Para tentar amenizar uma dor dessas, peguei uma cerveja e fui pro quarto escrever. Ela estava quente, mas eu nem me importei porque por dentro eu estava fria. Mãos geladas, coração pálido. Descobri no segundo parágrafo que talvez eu seja feita para aproveitar o que de melhor a tristeza tem a oferecer em sua gama de serviços. Como se a tristeza fosse uma roupa que me caísse perfeitamente sem que eu tivesse que me preocupar com a etiqueta. Ela me cabe tão bem que entre as curvas sobram apenas lugar para as letras.

E algumas delas você lê agora.

O bom de ser assim, suscetível às palavras (e porque não dizer escrava delas?) é que o mundo se desenha mais fácil. É como se ao redigir fosse possível construir um manual de instruções do universo. Com o tempo, fui aprendendo a ler os sentimentos e entendê-los melhor. Não confundo mágoa com angústia, tristeza com decepção, agilidade com morosidade, procrastinação com preguiça, embriaguez com tempero líquido. Identificando essas fases, ao escrever, apenas as coloco pra fora. Me livro mesmo. Dou a elas a chance de me atormentarem para que uma folha em branco ganhe algum tipo de pigmento.

Eu talvez escreva para descrever assim como escrevo para desabafar ou desabar, mesmo que para quem leia esse início de frase soe como uma redundância. Pessoas que são assim como eu também são felizes. Não pense que a amargura aparente consiga apagar os momentos em que o contentamento mostra alguma possibilidade. Nós, pessoas que justificam a invenção do whisky, também conseguimos diferenciar felicidade e alegria, por incrível que pareça.

Com o tempo o tempo passa. E a passagem dele vem acompanhada de um vendaval que enche os olhos de terra impedindo que você veja logo ali na frente um orelhão. Isso mesmo, esses telefones públicos antigos cujos celulares motivaram o velório. E caso você consiga vê-lo não terá uma ficha sequer para utilizar esse artigo de museu. Mas, caso a sorte lhe seja companheira, me diz uma coisa: para quem você ligaria?

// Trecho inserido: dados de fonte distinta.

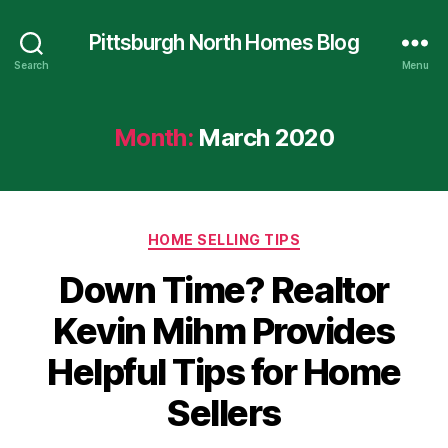
Pittsburgh North Homes Blog
Search
Menu
Month:
March 2020
Categories
HOME SELLING TIPS
Down Time? Realtor
Kevin Mihm Provides
Helpful Tips for Home
Sellers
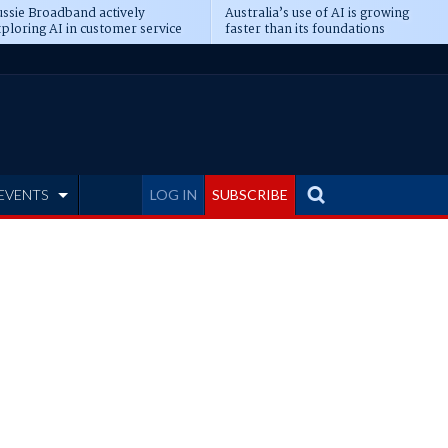
ssie Broadband actively
Australia’s use of AI is growing
ploring AI in customer service
faster than its foundations
EVENTS
LOG IN
SUBSCRIBE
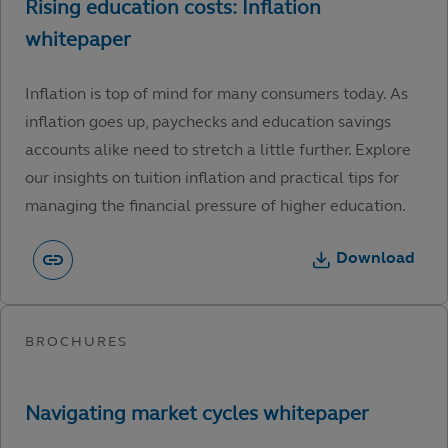
Inflation is top of mind for many consumers today. As
inflation goes up, paychecks and education savings
accounts alike need to stretch a little further. Explore
our insights on tuition inflation and practical tips for
managing the financial pressure of higher education.
Download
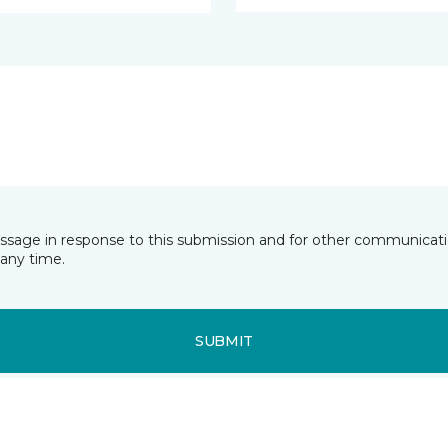
essage in response to this submission and for other communicatio
any time.
SUBMIT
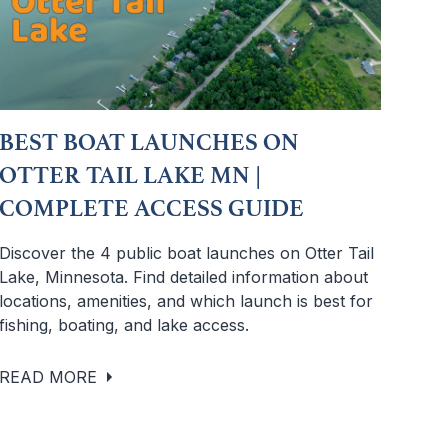
BEST BOAT LAUNCHES ON
OTTER TAIL LAKE MN |
COMPLETE ACCESS GUIDE
Discover the 4 public boat launches on Otter Tail
Lake, Minnesota. Find detailed information about
locations, amenities, and which launch is best for
fishing, boating, and lake access.
READ MORE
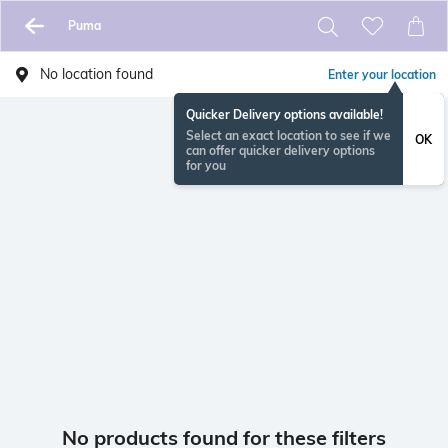
Puma
No location found
Enter your location
Quicker Delivery options available!
Select an exact location to see if we
OK
can offer quicker delivery options
for you
No products found for these filters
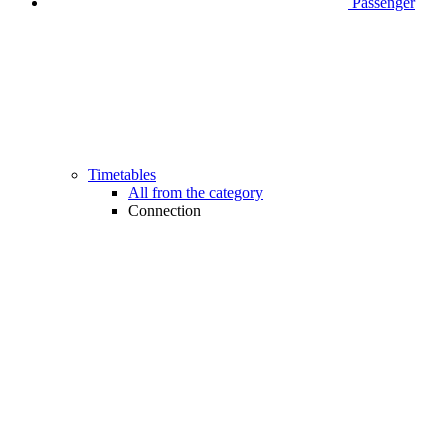
Passenger
Timetables
All from the category
Connection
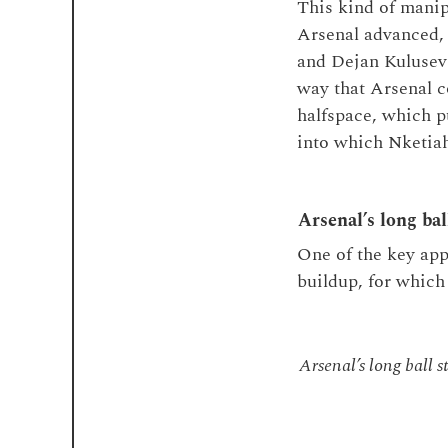
This kind of manip
Arsenal advanced, 
and Dejan Kulusevs
way that Arsenal 
halfspace, which p
into which Nketiah
Arsenal’s long bal
One of the key app
buildup, for which
Arsenal’s long ball s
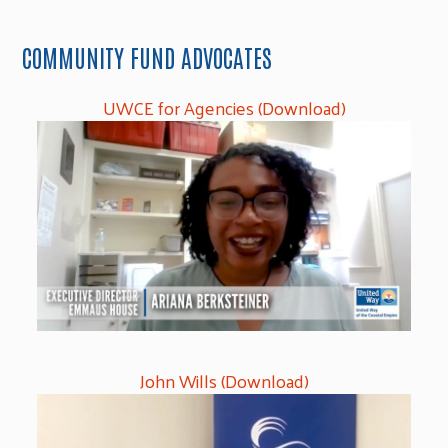
COMMUNITY FUND ADVOCATES
UWCE for Agencies (Download)
John Wills (Download)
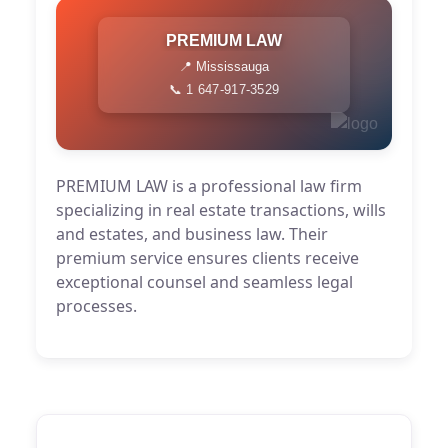
PREMIUM LAW
📍 Mississauga
📞 1 647-917-3529
PREMIUM LAW is a professional law firm
specializing in real estate transactions, wills
and estates, and business law. Their
premium service ensures clients receive
exceptional counsel and seamless legal
processes.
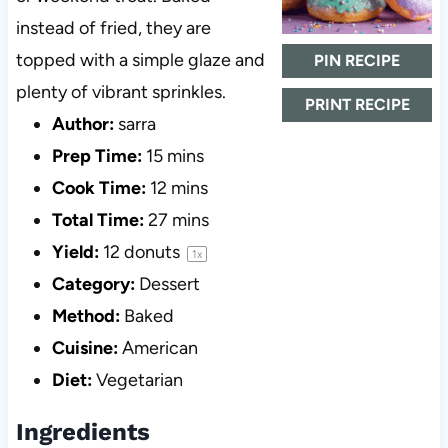
instead of fried, they are
topped with a simple glaze and
PIN RECIPE
plenty of vibrant sprinkles.
PRINT RECIPE
Author:
sarra
Prep Time:
15 mins
Cook Time:
12 mins
Total Time:
27 mins
Yield:
12
donuts
1
x
Category:
Dessert
Method:
Baked
Cuisine:
American
Diet:
Vegetarian
Ingredients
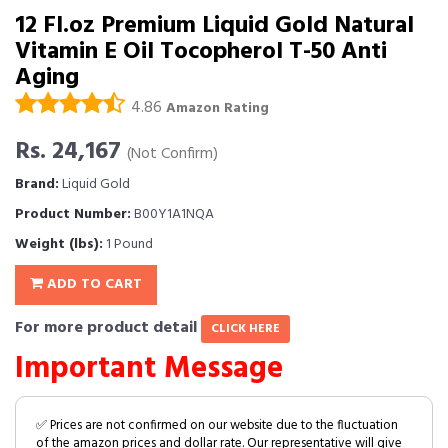
12 Fl.oz Premium Liquid Gold Natural
Vitamin E Oil Tocopherol T-50 Anti
Aging
4.86
Amazon Rating
Rs. 24,167
(Not Confirm)
Brand:
Liquid Gold
Product Number:
B00Y1A1NQA
Weight (lbs):
1 Pound
ADD TO CART
For more product detail
CLICK HERE
Important Message
✅ Prices are not confirmed on our website due to the fluctuation
of the amazon prices and dollar rate. Our representative will give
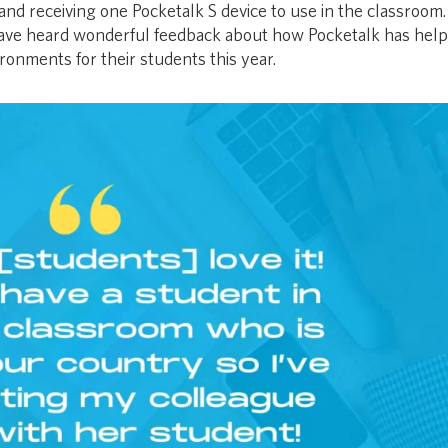
and receiving one Pocketalk S device to use in the classroom
have heard wonderful feedback about how Pocketalk has help
ronments for their students this year.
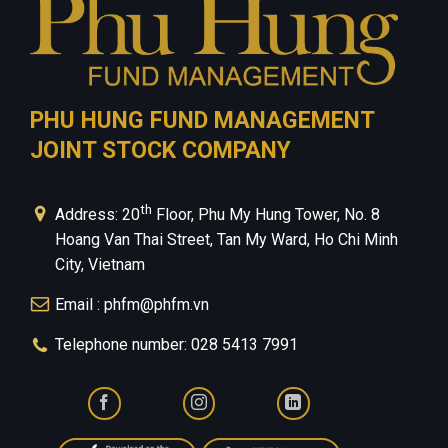
PHU HUNG FUND MANAGEMENT
JOINT STOCK COMPANY
th
Address: 20
Floor, Phu My Hung Tower, No. 8
Hoang Van Thai Street, Tan My Ward, Ho Chi Minh
City, Vietnam
Email : phfm@phfm.vn
Telephone number: 028 5413 7991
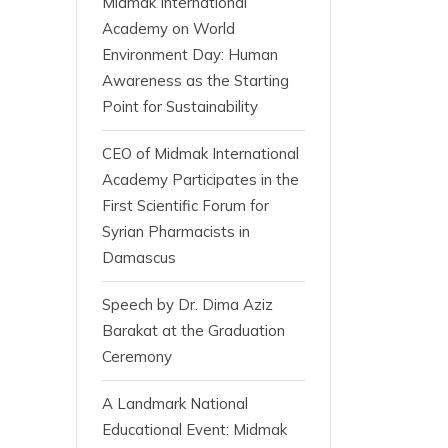
Midmak International
Academy on World
Environment Day: Human
Awareness as the Starting
Point for Sustainability
CEO of Midmak International
Academy Participates in the
First Scientific Forum for
Syrian Pharmacists in
Damascus
Speech by Dr. Dima Aziz
Barakat at the Graduation
Ceremony
A Landmark National
Educational Event: Midmak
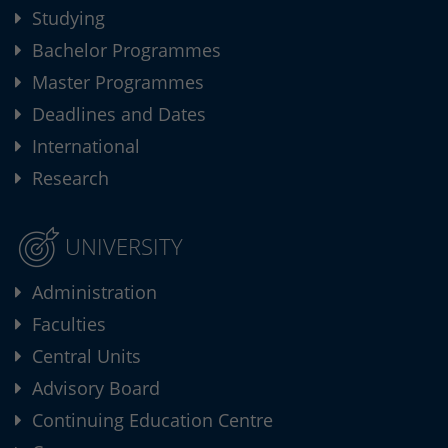
Studying
Bachelor Programmes
Master Programmes
Deadlines and Dates
International
Research
UNIVERSITY
Administration
Faculties
Central Units
Advisory Board
Continuing Education Centre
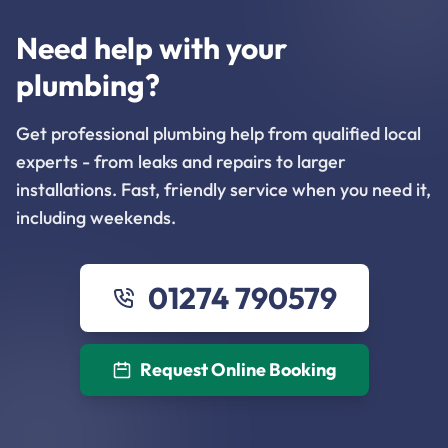
Need help with your
plumbing?
Get professional plumbing help from qualified local
experts - from leaks and repairs to larger
installations. Fast, friendly service when you need it,
including weekends.
01274 790579
Request Online Booking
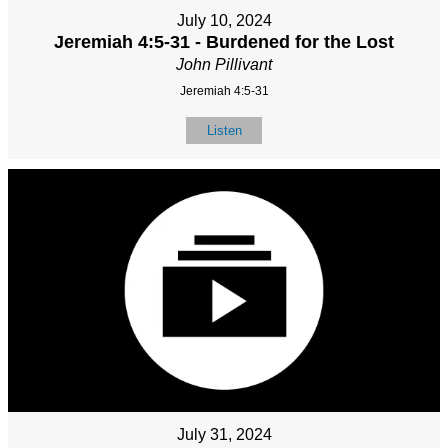
July 10, 2024
Jeremiah 4:5-31 - Burdened for the Lost
John Pillivant
Jeremiah 4:5-31
Listen
July 31, 2024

Metáforas, estórias, anedotas e tudo mais à parte, eu acho que eu não ligaria para ninguém, pois creio que ando ligando para muita coisa. Parece bobo “se importar”, não é mesmo? É tanta coisa que “dizem ser” mais importante. É tanta causa para brigar. É tanta vida para cuidar. É tanto ‘tanto’ disfarçando o nada.

Quando houver dúvidas de que talvez não haja algo para dizer, lembre-se de que existe muito para sentir, e sempre que o sentir prevalecer algo precisará ser dito.

Ou seja, algo precisa ser dito a todo instante.

Essa é só uma descrição floreada de um dia. Não qualquer dia, na realidade. É mais sobre um domingo de sol que entardeceu sem brilho. Ou ainda, sobre um domingo soturno que não revelou nenhuma luminosidade. Alguns Domingos são desse jeito, eles têm significado.

E assim, como uma cena controversa que ninguém espera, tivemos um triste 15 de setembro.

E que, incrivelmente, nem domingo era.